In a recent interview with CNET News, Sarner says that "over 75 percent of Fortune 1000 companies with Web sites have undertaken some kind of online social-networking initiative for marketing or customer relations purposes. Fifty percent of those campaigns will be classified as failures.
"(Businesses) will rush to the community and try to connect, but essentially they won't have a mutual purpose, and they'll fail," Sarner said.
Sarner is saying that businesses are unable to balance their interests with that of their customers. To that I add very few consultants and so-called social media and social networking experts are telling them how to do so. Too many have become social media and social networking evangelists and then consultants, many without marketing or communications backgrounds. They all too often sell tools instead of integrated plans, strategies and goals that meld traditional marketing with Web 2.0 tactics to achieve measurable goals, including ROI (returns on investment as measured in revenues and profits not hits or links).
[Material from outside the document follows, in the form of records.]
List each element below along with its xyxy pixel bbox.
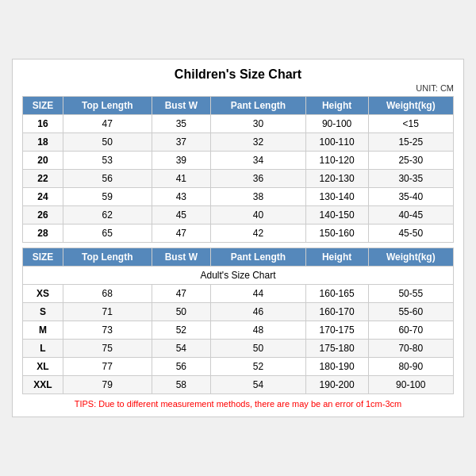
children-cell: 22 [23, 170, 63, 188]
children-cell: 38 [211, 188, 306, 206]
adults-col-pantlength: Pant Length [211, 248, 306, 267]
adults-cell: 70-80 [368, 340, 453, 358]
main-title: Children's Size Chart [22, 67, 454, 82]
adults-cell: 44 [211, 285, 306, 303]
children-data-row: 22564136120-13030-35 [23, 170, 454, 188]
children-data-row: 1647353090-100<15 [23, 115, 454, 133]
children-cell: 56 [63, 170, 152, 188]
children-cell: 37 [152, 133, 211, 152]
children-cell: 16 [23, 115, 63, 133]
adults-header-row: SIZE Top Length Bust W Pant Length Heigh… [23, 248, 454, 267]
children-cell: 120-130 [305, 170, 368, 188]
adults-cell: 180-190 [305, 358, 368, 376]
adults-cell: 52 [211, 358, 306, 376]
adults-cell: 50 [152, 303, 211, 321]
adults-cell: S [23, 303, 63, 321]
adults-table: Adult's Size Chart SIZE Top Length Bust … [22, 248, 454, 394]
adults-data-row: XL775652180-19080-90 [23, 358, 454, 376]
adults-col-toplength: Top Length [63, 248, 152, 267]
adults-cell: 68 [63, 285, 152, 303]
tips-text: TIPS: Due to different measurement metho… [22, 399, 454, 409]
children-cell: 140-150 [305, 206, 368, 225]
children-data-row: 24594338130-14035-40 [23, 188, 454, 206]
children-col-size: SIZE [23, 97, 63, 115]
adults-col-height: Height [305, 248, 368, 267]
adults-cell: 73 [63, 321, 152, 340]
adults-col-size: SIZE [23, 248, 63, 267]
children-cell: 62 [63, 206, 152, 225]
children-cell: 30-35 [368, 170, 453, 188]
adults-data-row: XXL795854190-20090-100 [23, 376, 454, 394]
children-cell: 25-30 [368, 152, 453, 170]
children-cell: 28 [23, 225, 63, 243]
adults-title-row: Adult's Size Chart [23, 267, 454, 285]
children-cell: 39 [152, 152, 211, 170]
adults-cell: 190-200 [305, 376, 368, 394]
adults-cell: 54 [211, 376, 306, 394]
adults-cell: 60-70 [368, 321, 453, 340]
children-cell: 110-120 [305, 152, 368, 170]
adults-cell: 80-90 [368, 358, 453, 376]
adults-cell: 79 [63, 376, 152, 394]
unit-label: UNIT: CM [22, 83, 454, 93]
children-cell: 45 [152, 206, 211, 225]
children-cell: 18 [23, 133, 63, 152]
adults-data-row: L755450175-18070-80 [23, 340, 454, 358]
adults-col-weight: Weight(kg) [368, 248, 453, 267]
children-cell: 47 [63, 115, 152, 133]
children-col-weight: Weight(kg) [368, 97, 453, 115]
children-cell: 65 [63, 225, 152, 243]
adults-cell: XL [23, 358, 63, 376]
adults-cell: 71 [63, 303, 152, 321]
adults-cell: 75 [63, 340, 152, 358]
children-cell: 41 [152, 170, 211, 188]
adults-data-row: S715046160-17055-60 [23, 303, 454, 321]
children-header-row: SIZE Top Length Bust W Pant Length Heigh… [23, 97, 454, 115]
adults-cell: 58 [152, 376, 211, 394]
children-data-row: 18503732100-11015-25 [23, 133, 454, 152]
children-cell: 53 [63, 152, 152, 170]
adults-cell: 52 [152, 321, 211, 340]
children-cell: 15-25 [368, 133, 453, 152]
children-table: SIZE Top Length Bust W Pant Length Heigh… [22, 96, 454, 243]
adults-cell: 175-180 [305, 340, 368, 358]
adults-cell: XXL [23, 376, 63, 394]
children-cell: 42 [211, 225, 306, 243]
children-cell: 26 [23, 206, 63, 225]
children-body: 1647353090-100<1518503732100-11015-25205… [23, 115, 454, 243]
adults-cell: XS [23, 285, 63, 303]
children-cell: 36 [211, 170, 306, 188]
children-cell: 100-110 [305, 133, 368, 152]
children-col-toplength: Top Length [63, 97, 152, 115]
adults-cell: 160-170 [305, 303, 368, 321]
children-cell: 35-40 [368, 188, 453, 206]
children-cell: <15 [368, 115, 453, 133]
children-cell: 45-50 [368, 225, 453, 243]
children-cell: 150-160 [305, 225, 368, 243]
adults-cell: 160-165 [305, 285, 368, 303]
adults-cell: 77 [63, 358, 152, 376]
adults-cell: 50-55 [368, 285, 453, 303]
adults-col-bustw: Bust W [152, 248, 211, 267]
adults-data-row: XS684744160-16550-55 [23, 285, 454, 303]
adults-cell: 56 [152, 358, 211, 376]
adults-body: XS684744160-16550-55S715046160-17055-60M… [23, 285, 454, 394]
adults-title: Adult's Size Chart [23, 267, 454, 285]
children-cell: 30 [211, 115, 306, 133]
children-cell: 20 [23, 152, 63, 170]
adults-cell: 47 [152, 285, 211, 303]
children-col-height: Height [305, 97, 368, 115]
chart-container: Children's Size Chart UNIT: CM SIZE Top … [12, 59, 464, 417]
children-cell: 43 [152, 188, 211, 206]
adults-cell: 170-175 [305, 321, 368, 340]
children-cell: 32 [211, 133, 306, 152]
children-cell: 35 [152, 115, 211, 133]
children-data-row: 28654742150-16045-50 [23, 225, 454, 243]
adults-cell: M [23, 321, 63, 340]
children-cell: 59 [63, 188, 152, 206]
adults-cell: 50 [211, 340, 306, 358]
children-cell: 40-45 [368, 206, 453, 225]
adults-cell: L [23, 340, 63, 358]
children-col-pantlength: Pant Length [211, 97, 306, 115]
children-cell: 90-100 [305, 115, 368, 133]
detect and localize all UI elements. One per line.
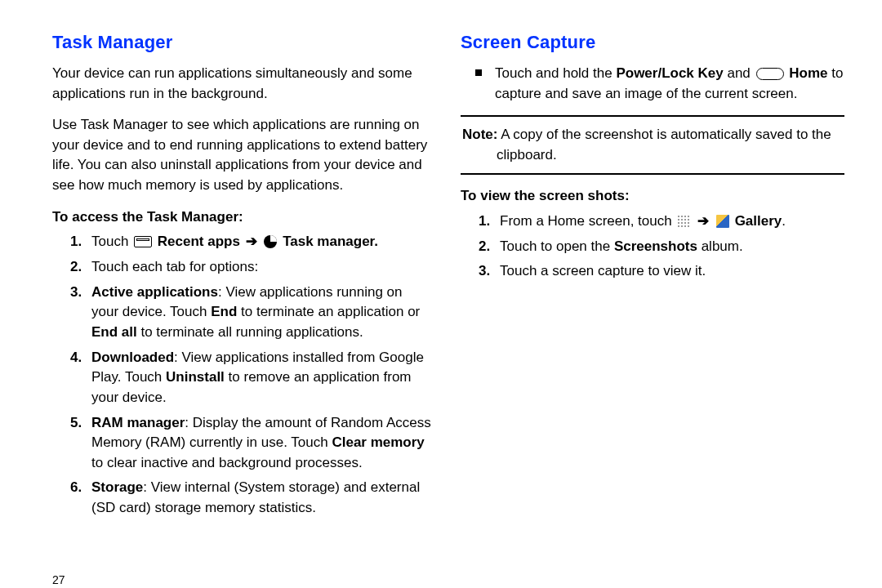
list-number: 5.	[70, 413, 82, 434]
list-number: 1.	[479, 212, 490, 232]
text: Touch each tab for options:	[91, 259, 258, 274]
text: clipboard.	[462, 145, 843, 166]
list-item: 6. Storage: View internal (System storag…	[91, 478, 436, 518]
task-manager-icon	[264, 235, 277, 248]
text: Touch and hold the	[495, 65, 616, 81]
text: to terminate all running applications.	[137, 324, 363, 340]
arrow-icon: ➔	[697, 213, 709, 229]
note-label: Note:	[462, 127, 497, 142]
text: Touch to open the	[500, 238, 614, 254]
text: A copy of the screenshot is automaticall…	[497, 127, 831, 142]
text: to clear inactive and background process…	[91, 455, 363, 470]
text-bold: End all	[91, 324, 137, 340]
list-number: 2.	[70, 257, 82, 278]
text: and	[724, 65, 755, 81]
list-number: 3.	[70, 283, 82, 303]
list-number: 6.	[70, 478, 82, 498]
note-block: Note: A copy of the screenshot is automa…	[461, 115, 844, 175]
square-bullet-icon	[475, 69, 482, 76]
text-bold: Power/Lock Key	[616, 65, 723, 81]
section-heading-screen-capture: Screen Capture	[461, 29, 844, 56]
apps-grid-icon	[677, 215, 690, 228]
text: to terminate an application or	[237, 304, 420, 319]
list-item: 2. Touch each tab for options:	[91, 257, 436, 278]
left-column: Task Manager Your device can run applica…	[52, 29, 436, 523]
gallery-icon	[716, 215, 729, 228]
text-bold: Screenshots	[614, 238, 697, 254]
text: Touch a screen capture to view it.	[500, 263, 706, 278]
home-key-icon	[756, 68, 784, 80]
list-item: 3. Active applications: View application…	[91, 283, 436, 343]
text-bold: Home	[789, 65, 827, 81]
text-bold: RAM manager	[91, 415, 185, 430]
text-bold: Storage	[91, 479, 143, 495]
section-heading-task-manager: Task Manager	[52, 29, 436, 56]
list-number: 4.	[70, 348, 82, 368]
page-content: Task Manager Your device can run applica…	[0, 0, 882, 523]
text-bold: Recent apps	[158, 234, 240, 249]
list-number: 1.	[70, 232, 82, 252]
paragraph: Use Task Manager to see which applicatio…	[52, 115, 436, 196]
list-item: 2. Touch to open the Screenshots album.	[500, 237, 844, 257]
bullet-text: Touch and hold the Power/Lock Key and Ho…	[495, 64, 844, 104]
list-item: 5. RAM manager: Display the amount of Ra…	[91, 413, 436, 474]
page-number: 27	[52, 572, 65, 588]
text: From a Home screen, touch	[500, 213, 675, 229]
text-bold: Active applications	[91, 284, 218, 300]
text-bold: Task manager.	[283, 234, 378, 249]
text: Touch	[91, 234, 132, 249]
subheading: To access the Task Manager:	[52, 207, 436, 228]
list-number: 3.	[479, 261, 490, 282]
list-item: 1. Touch Recent apps ➔ Task manager.	[91, 232, 436, 252]
arrow-icon: ➔	[246, 234, 257, 249]
text-bold: Clear memory	[332, 434, 424, 450]
ordered-list: 1. From a Home screen, touch ➔ Gallery. …	[461, 212, 844, 282]
list-item: 1. From a Home screen, touch ➔ Gallery.	[500, 212, 844, 232]
text-bold: Downloaded	[91, 350, 174, 365]
list-number: 2.	[479, 237, 490, 257]
ordered-list: 1. Touch Recent apps ➔ Task manager. 2. …	[52, 232, 436, 518]
list-item: 4. Downloaded: View applications install…	[91, 348, 436, 408]
text-bold: Gallery	[735, 213, 782, 229]
recent-apps-icon	[134, 236, 152, 247]
list-item: 3. Touch a screen capture to view it.	[500, 261, 844, 282]
subheading: To view the screen shots:	[461, 186, 844, 207]
right-column: Screen Capture Touch and hold the Power/…	[461, 29, 844, 523]
text-bold: Uninstall	[166, 369, 225, 385]
text-bold: End	[211, 304, 237, 319]
bullet-item: Touch and hold the Power/Lock Key and Ho…	[461, 64, 844, 104]
paragraph: Your device can run applications simulta…	[52, 64, 436, 104]
text: album.	[697, 238, 743, 254]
It's the same old story, which is told not only by non-marketers but by marketers themselves. It's easier to use a tool than to create an integrated marketing plan using carefully constructed strategies, tied to measurable goals and based on customer data that shows what those customers want and need and how they want to be communicated to about those things that meet or exceed their wants and needs.
In my opinion, if a company launches a blog, offers podcasts, jumps into Second Life or has a Facebook page without a plan tied to the business annual strategic plan, they likely will fail in their efforts to engage customers and to achieve ROI. Just as advertising or direct marketing should not be used alone to achieve sales and marketing goals, neither should a social media or social networking tool.
The Bottom Line: Smart companies and their marketing departments should not rush headlong into social media or social networking or any other set of tools without first creating strategies and goals. Once the objective is set and strategies and measurable goals are created to achieve the objective, then tactics (tools) should be carefully chosen to make the strategies successful and to achieve the goals.